• _Exercise description_:
Pictures are not repeated. Every line from the beginning of the entries through the one with "Call Triangle Location For Availability" is restated exactly.

• _Available data_:
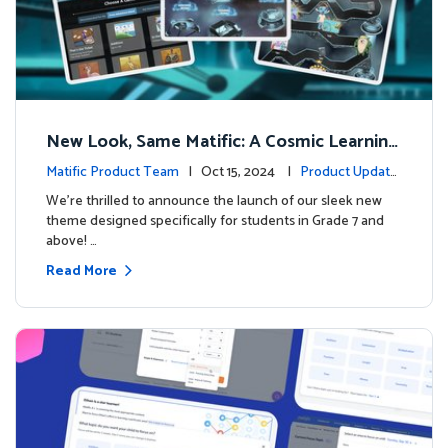
New Look, Same Matific: A Cosmic Learning
Adventure Awaits! 🚀🌌
Matific Product Team
| Oct 15, 2024 |
Product Update
s
We’re thrilled to announce the launch of our sleek new
theme designed specifically for students in Grade 7 and
above! …
Read More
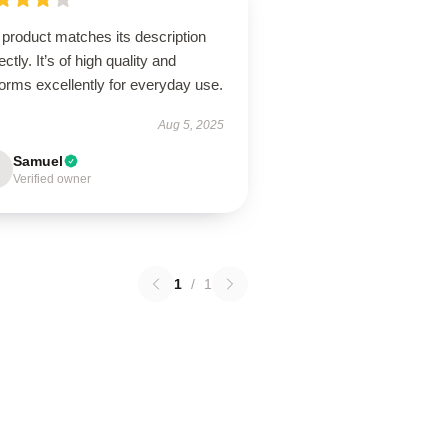
product matches its description
ectly. It’s of high quality and
orms excellently for everyday use.
Aug 5, 2025
Samuel
Verified owner
1
/
1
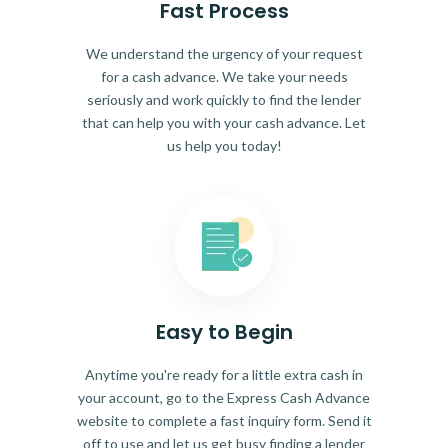
Fast Process
We understand the urgency of your request
for a cash advance. We take your needs
seriously and work quickly to find the lender
that can help you with your cash advance. Let
us help you today!
Easy to Begin
Anytime you're ready for a little extra cash in
your account, go to the Express Cash Advance
website to complete a fast inquiry form. Send it
off to use and let us get busy finding a lender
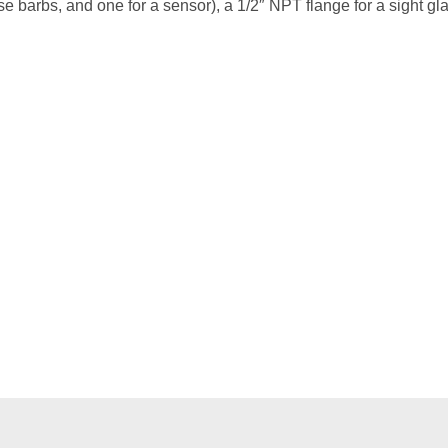
e barbs, and one for a sensor), a 1/2″ NPT flange for a sight gl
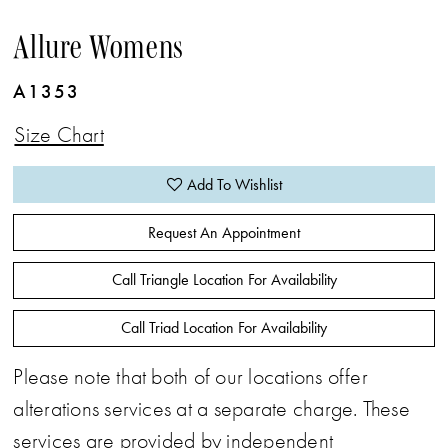
Allure Womens
A1353
Size Chart
Add To Wishlist
Request An Appointment
Call Triangle Location For Availability
Call Triad Location For Availability
Please note that both of our locations offer
alterations services at a separate charge. These
services are provided by independent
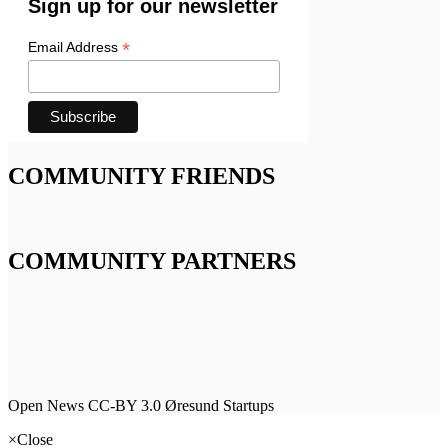
Sign up for our newsletter
*
Email Address
COMMUNITY FRIENDS
COMMUNITY PARTNERS
Open News CC-BY 3.0 Øresund Startups
×
Close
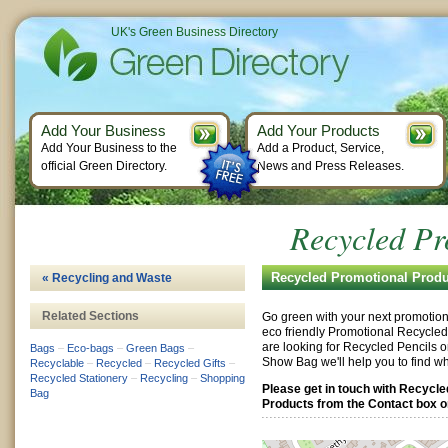
UK's Green Business Directory
Add Your Business
Add Your Products
Add Your Business to the
Add a Product, Service,
official Green Directory.
News and Press Releases.
Recycled Pr
Recycled Promotional Produ
« Recycling and Waste
Related Sections
Go green with your next promotion
eco friendly Promotional Recycle
are looking for Recycled Pencils o
Bags
–
Eco-bags
–
Green Bags
–
Show Bag we'll help you to find wh
Recyclable
–
Recycled
–
Recycled Gifts
–
Recycled Stationery
–
Recycling
–
Shopping
Please get in touch with Recycl
Bag
Products from the Contact box on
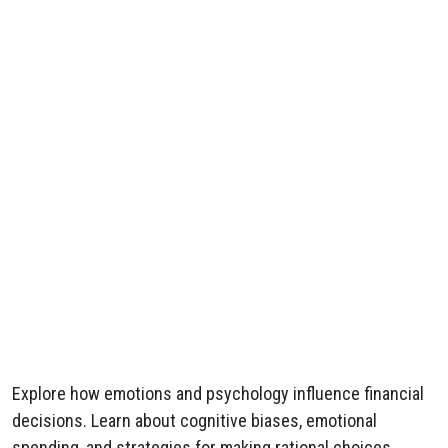
Explore how emotions and psychology influence financial
decisions. Learn about cognitive biases, emotional
spending, and strategies for making rational choices.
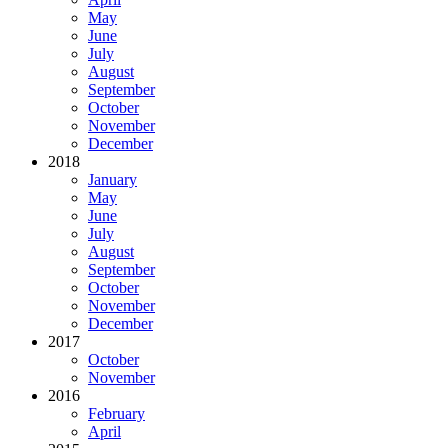
May
June
July
August
September
October
November
December
2018
January
May
June
July
August
September
October
November
December
2017
October
November
2016
February
April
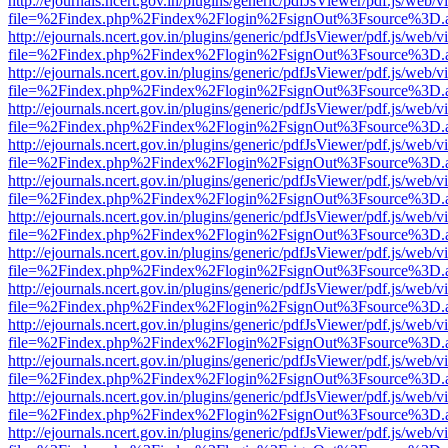
http://ejournals.ncert.gov.in/plugins/generic/pdfJsViewer/pdf.js/web/v
file=%2Findex.php%2Findex%2Flogin%2FsignOut%3Fsource%3D.ame
http://ejournals.ncert.gov.in/plugins/generic/pdfJsViewer/pdf.js/web/v
file=%2Findex.php%2Findex%2Flogin%2FsignOut%3Fsource%3D.ame
http://ejournals.ncert.gov.in/plugins/generic/pdfJsViewer/pdf.js/web/v
file=%2Findex.php%2Findex%2Flogin%2FsignOut%3Fsource%3D.ame
http://ejournals.ncert.gov.in/plugins/generic/pdfJsViewer/pdf.js/web/v
file=%2Findex.php%2Findex%2Flogin%2FsignOut%3Fsource%3D.ame
http://ejournals.ncert.gov.in/plugins/generic/pdfJsViewer/pdf.js/web/v
file=%2Findex.php%2Findex%2Flogin%2FsignOut%3Fsource%3D.ame
http://ejournals.ncert.gov.in/plugins/generic/pdfJsViewer/pdf.js/web/v
file=%2Findex.php%2Findex%2Flogin%2FsignOut%3Fsource%3D.ame
http://ejournals.ncert.gov.in/plugins/generic/pdfJsViewer/pdf.js/web/v
file=%2Findex.php%2Findex%2Flogin%2FsignOut%3Fsource%3D.ame
http://ejournals.ncert.gov.in/plugins/generic/pdfJsViewer/pdf.js/web/v
file=%2Findex.php%2Findex%2Flogin%2FsignOut%3Fsource%3D.ame
http://ejournals.ncert.gov.in/plugins/generic/pdfJsViewer/pdf.js/web/v
file=%2Findex.php%2Findex%2Flogin%2FsignOut%3Fsource%3D.ame
http://ejournals.ncert.gov.in/plugins/generic/pdfJsViewer/pdf.js/web/v
file=%2Findex.php%2Findex%2Flogin%2FsignOut%3Fsource%3D.ame
http://ejournals.ncert.gov.in/plugins/generic/pdfJsViewer/pdf.js/web/v
file=%2Findex.php%2Findex%2Flogin%2FsignOut%3Fsource%3D.ame
http://ejournals.ncert.gov.in/plugins/generic/pdfJsViewer/pdf.js/web/v
file=%2Findex.php%2Findex%2Flogin%2FsignOut%3Fsource%3D.ame
http://ejournals.ncert.gov.in/plugins/generic/pdfJsViewer/pdf.js/web/v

• _Exercise response_:
New Look, Same Matific: A Cosmic Learning
Adventure Awaits! 🚀🌌
Matific Product Team
| Oct 15, 2024 |
Product Update
s
We’re thrilled to announce the launch of our sleek new
theme designed specifically for students in Grade 7 and
above! …
Read More
product matches its description
ectly. It’s of high quality and
orms excellently for everyday use.
Aug 5, 2025
Samuel
Verified owner
1
/
1
Fast Process
We understand the urgency of your request
for a cash advance. We take your needs
seriously and work quickly to find the lender
that can help you with your cash advance. Let
us help you today!
Easy to Begin
Anytime you're ready for a little extra cash in
your account, go to the Express Cash Advance
website to complete a fast inquiry form. Send it
off to use and let us get busy finding a lender
e barbs, and one for a sensor), a 1/2″ NPT flange for a sight gl
Allure Womens
A1353
Size Chart
Add To Wishlist
Request An Appointment
Call Triangle Location For Availability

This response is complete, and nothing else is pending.